Rote, schwarze oder weiße Sorten
Rote Johannisbeeren wie Jonkheer van Tets oder Rovada sind säuerlich-frisch und perfekt für Geleen. Weiße Sorten (Weiße Versailler) sind milder und süßer. Schwarze Johannisbeeren wie Titania haben einen kräftigen, würzigen Geschmack und enthalten besonders viel Vitamin C.

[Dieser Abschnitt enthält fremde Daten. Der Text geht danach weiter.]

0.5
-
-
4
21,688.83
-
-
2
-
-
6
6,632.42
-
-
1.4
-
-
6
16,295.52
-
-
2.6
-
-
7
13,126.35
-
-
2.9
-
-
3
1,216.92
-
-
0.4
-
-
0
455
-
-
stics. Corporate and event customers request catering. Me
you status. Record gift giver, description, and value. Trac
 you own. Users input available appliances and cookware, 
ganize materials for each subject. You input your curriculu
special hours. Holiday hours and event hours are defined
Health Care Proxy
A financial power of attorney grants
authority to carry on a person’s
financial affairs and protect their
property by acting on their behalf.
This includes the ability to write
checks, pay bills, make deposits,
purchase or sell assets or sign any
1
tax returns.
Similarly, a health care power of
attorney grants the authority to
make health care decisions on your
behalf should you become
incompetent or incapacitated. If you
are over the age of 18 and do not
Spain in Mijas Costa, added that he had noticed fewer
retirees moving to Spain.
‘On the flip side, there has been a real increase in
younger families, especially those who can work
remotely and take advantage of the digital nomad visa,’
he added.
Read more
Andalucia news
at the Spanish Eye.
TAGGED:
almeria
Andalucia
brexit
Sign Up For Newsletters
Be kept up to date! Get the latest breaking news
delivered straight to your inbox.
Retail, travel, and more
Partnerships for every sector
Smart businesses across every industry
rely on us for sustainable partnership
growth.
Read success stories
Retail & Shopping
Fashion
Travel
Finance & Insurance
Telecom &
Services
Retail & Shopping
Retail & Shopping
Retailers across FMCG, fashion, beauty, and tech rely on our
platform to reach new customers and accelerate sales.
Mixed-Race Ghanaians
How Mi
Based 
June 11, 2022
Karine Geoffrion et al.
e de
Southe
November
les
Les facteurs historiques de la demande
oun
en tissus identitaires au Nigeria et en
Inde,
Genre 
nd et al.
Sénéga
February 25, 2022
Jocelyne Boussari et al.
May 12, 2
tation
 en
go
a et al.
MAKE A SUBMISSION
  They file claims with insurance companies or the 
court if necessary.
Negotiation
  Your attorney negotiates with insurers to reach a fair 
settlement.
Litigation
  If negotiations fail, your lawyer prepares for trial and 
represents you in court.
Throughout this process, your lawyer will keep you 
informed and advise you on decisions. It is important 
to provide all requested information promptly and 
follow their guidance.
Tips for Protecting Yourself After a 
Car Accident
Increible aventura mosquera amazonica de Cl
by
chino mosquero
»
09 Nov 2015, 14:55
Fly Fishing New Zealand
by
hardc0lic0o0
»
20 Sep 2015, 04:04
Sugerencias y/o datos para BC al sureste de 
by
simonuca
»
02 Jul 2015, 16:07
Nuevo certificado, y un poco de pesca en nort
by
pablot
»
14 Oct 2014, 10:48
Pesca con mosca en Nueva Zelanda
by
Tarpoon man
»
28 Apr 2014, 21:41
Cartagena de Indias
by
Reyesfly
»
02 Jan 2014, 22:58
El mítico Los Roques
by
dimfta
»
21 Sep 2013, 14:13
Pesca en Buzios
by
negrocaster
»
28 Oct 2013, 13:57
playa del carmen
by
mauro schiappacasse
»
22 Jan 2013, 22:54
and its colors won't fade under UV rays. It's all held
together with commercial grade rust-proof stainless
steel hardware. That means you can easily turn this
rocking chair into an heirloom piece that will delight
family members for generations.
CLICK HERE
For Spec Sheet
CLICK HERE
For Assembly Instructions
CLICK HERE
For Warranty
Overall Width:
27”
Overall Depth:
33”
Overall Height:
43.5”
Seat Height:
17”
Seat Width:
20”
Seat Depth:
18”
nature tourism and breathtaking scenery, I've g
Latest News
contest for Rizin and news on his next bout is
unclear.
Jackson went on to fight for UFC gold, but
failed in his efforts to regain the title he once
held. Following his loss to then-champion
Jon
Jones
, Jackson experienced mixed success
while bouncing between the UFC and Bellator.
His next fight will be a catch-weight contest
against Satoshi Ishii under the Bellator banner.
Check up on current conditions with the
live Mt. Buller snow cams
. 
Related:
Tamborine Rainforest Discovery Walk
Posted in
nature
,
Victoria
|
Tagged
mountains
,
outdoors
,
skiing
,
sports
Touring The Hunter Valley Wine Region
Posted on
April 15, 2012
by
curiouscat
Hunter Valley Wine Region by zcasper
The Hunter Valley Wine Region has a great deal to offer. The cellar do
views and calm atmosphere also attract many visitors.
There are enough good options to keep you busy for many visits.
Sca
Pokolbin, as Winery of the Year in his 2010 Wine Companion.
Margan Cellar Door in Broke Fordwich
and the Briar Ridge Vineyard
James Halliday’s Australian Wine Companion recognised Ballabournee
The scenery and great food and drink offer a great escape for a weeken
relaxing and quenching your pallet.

Wer Platz hat, pflanzt von jeder Farbe einen Strauch. Die unterschiedlichen Geschmäcker decken alle Verwendungen ab.
Pflanzung und Standort
Johannisbeeren wachsen in fast jedem Boden, bevorzugen aber humos-lehmige Böden in halbschattiger Lage. Pflanze im Herbst, dann wurzelt der Strauch noch vor dem Winter ein. Pflanztiefe: etwa 5 cm tiefer als im Container.

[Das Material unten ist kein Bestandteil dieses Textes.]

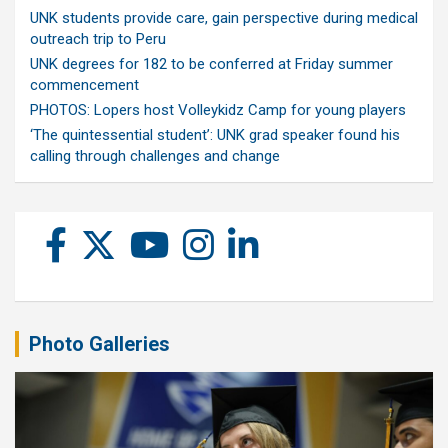
UNK students provide care, gain perspective during medical
outreach trip to Peru
UNK degrees for 182 to be conferred at Friday summer
commencement
PHOTOS: Lopers host Volleykidz Camp for young players
‘The quintessential student’: UNK grad speaker found his
calling through challenges and change
Photo Galleries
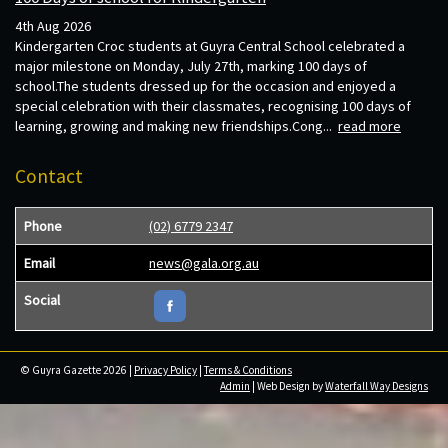
4th Aug 2026
Kindergarten Croc students at Guyra Central School celebrated a
major milestone on Monday, July 27th, marking 100 days of
school.The students dressed up for the occasion and enjoyed a
special celebration with their classmates, recognising 100 days of
learning, growing and making new friendships.Cong...
read more
Contact
Phone
(02) 6779 2347
Email
news@gala.org.au
Social
© Guyra Gazette 2026 |
Privacy Policy
|
Terms & Conditions
Admin
| Web Design by
Waterfall Way Designs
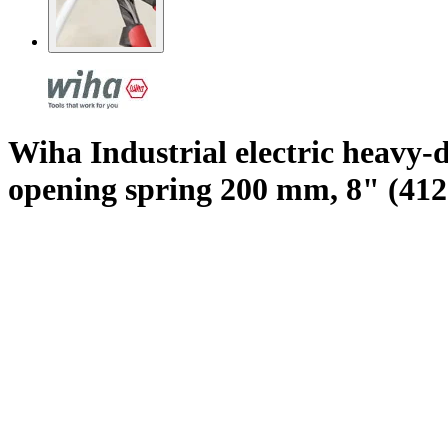
Wiha Industrial electric heavy-
opening spring 200 mm, 8" (412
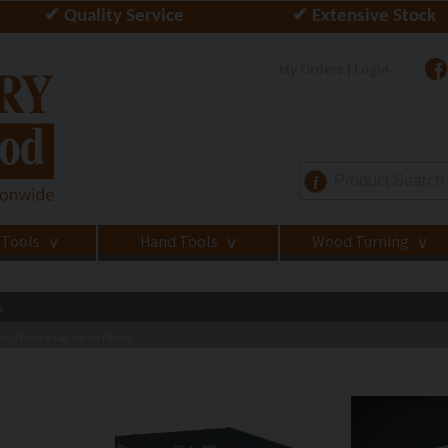
✔ Quality Service
✔ Extensive Stock
My Orders | Login
i
 Tools
Hand Tools
Wood Turning
>
>
>
s
ir Filters
Laguna Air Filters
>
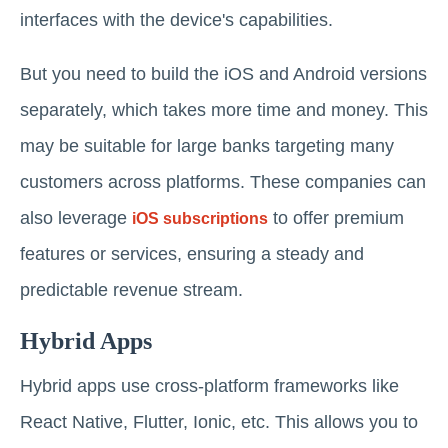
interfaces with the device's capabilities.
But you need to build the iOS and Android versions
separately, which takes more time and money. This
may be suitable for large banks targeting many
customers across platforms. These companies can
also leverage
to offer premium
iOS subscriptions
features or services, ensuring a steady and
predictable revenue stream.
Hybrid Apps
Hybrid apps use cross-platform frameworks like
React Native, Flutter, Ionic, etc. This allows you to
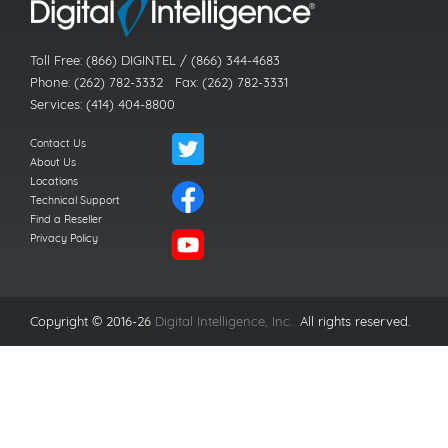
Toll Free: (866) DIGINTEL / (866) 344-4683
Phone: (262) 782-3332 Fax: (262) 782-3331
Services: (414) 404-8800
Contact Us
About Us
Locations
Technical Support
Find a Reseller
Privacy Policy
Copyright © 2016-26
Digital Intelligence, Inc.
All rights reserved.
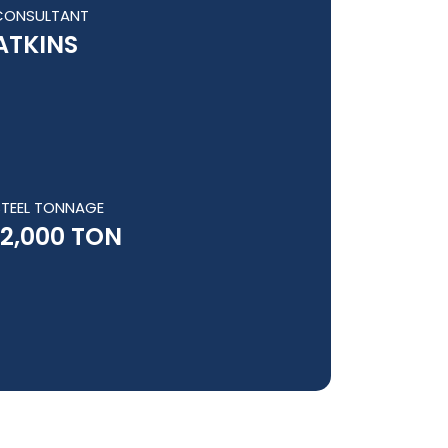
CONSULTANT
ATKINS
STEEL TONNAGE
12,000 TON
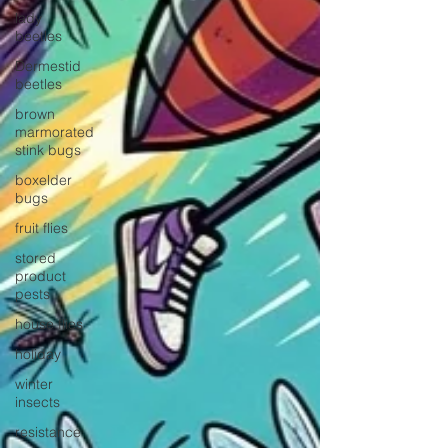
lady
beetles
Dermestid
beetles
brown
marmorated
stink bugs
boxelder
bugs
fruit flies
stored
product
pests
house flies
holiday
winter
insects
resistance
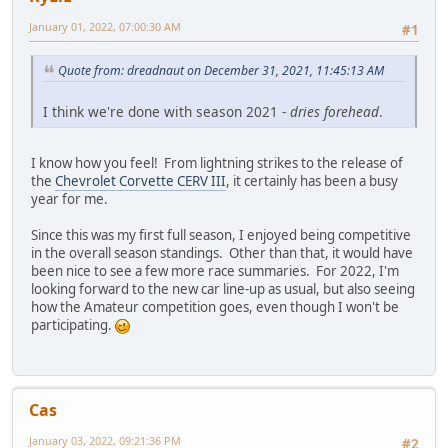
January 01, 2022, 07:00:30 AM
#1
Quote from: dreadnaut on December 31, 2021, 11:45:13 AM
I think we're done with season 2021 -
dries forehead
.
I know how you feel! From lightning strikes to the release of
the
Chevrolet Corvette CERV III
, it certainly has been a busy
year for me.
Since this was my first full season, I enjoyed being competitive
in the overall season standings. Other than that, it would have
been nice to see a few more race summaries. For 2022, I'm
looking forward to the new car line-up as usual, but also seeing
how the Amateur competition goes, even though I won't be
participating.
Cas
January 03, 2022, 09:21:36 PM
#2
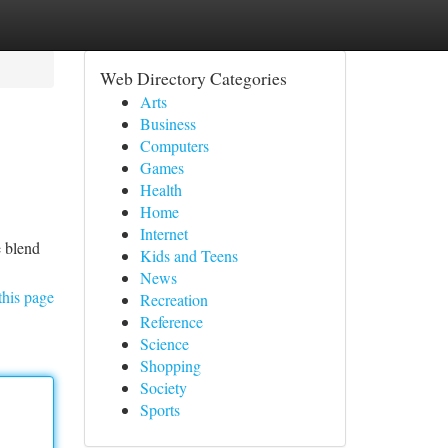
Web Directory Categories
Arts
Business
Computers
Games
Health
Home
Internet
e blend
Kids and Teens
News
this page
Recreation
Reference
Science
Shopping
Society
Sports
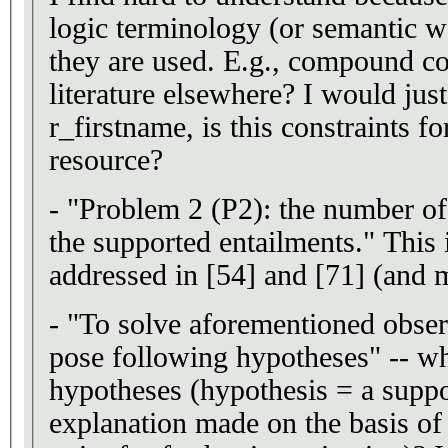
logic terminology (or semantic web terminology) in the context
they are used. E.g., compound cons
literature elsewhere? I would just
r_firstname, is this constraints f
resource?
- "Problem 2 (P2): the number of
the supported entailments." This
addressed in [54] and
- "To solve aforementioned obse
pose following hypotheses" -- wh
hypotheses (hypothesis = a suppo
explanation made on the basis of 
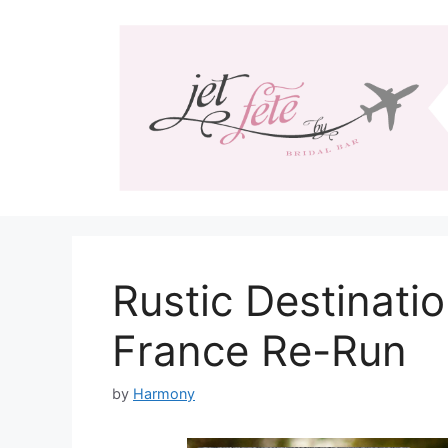
Skip
to
content
Rustic Destinati
France Re-Run
by
Harmony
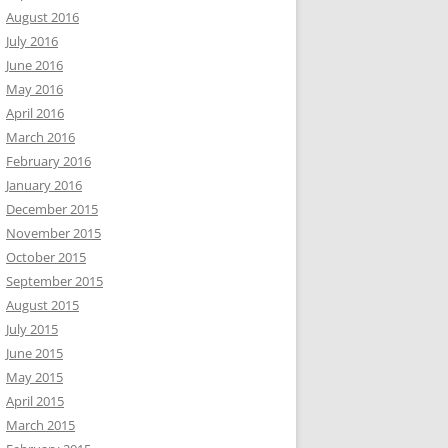
August 2016
July 2016
June 2016
May 2016
April 2016
March 2016
February 2016
January 2016
December 2015
November 2015
October 2015
September 2015
August 2015
July 2015
June 2015
May 2015
April 2015
March 2015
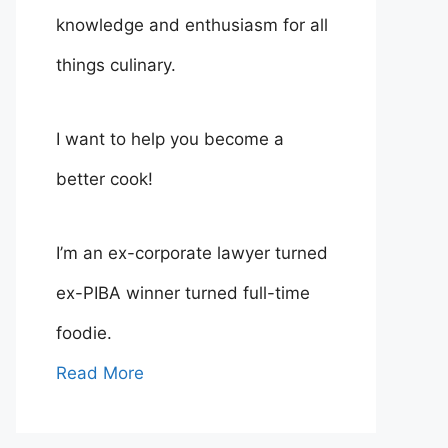
knowledge and enthusiasm for all
things culinary.
I want to help you become a
better cook!
I’m an ex-corporate lawyer turned
ex-PIBA winner turned full-time
foodie.
Read More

Ein Pflanzabstand von 1,50 m ist sinnvoll. Mulche mit Kompost oder Holzhäcksel und gieße im Sommer regelmäßig.
Schnitt: das Geheimnis reicher Erträge
Rote und weiße Johannisbeeren tragen am zwei- bis dreijährigen Holz. Schneide jährlich im Winter etwa ein Drittel der ältesten Triebe bodennah ab und lass dafür junge Triebe stehen. So bleibt der Strauch jung und produktiv.
Schwarze Johannisbeeren tragen am einjährigen Holz. Hier schneidest du jeden Winter ein Drittel der Triebe komplett zurück. Mit diesem Schnittsystem trägt ein Johannisbeerstrauch über 15 bis 20 Jahre verlässlich.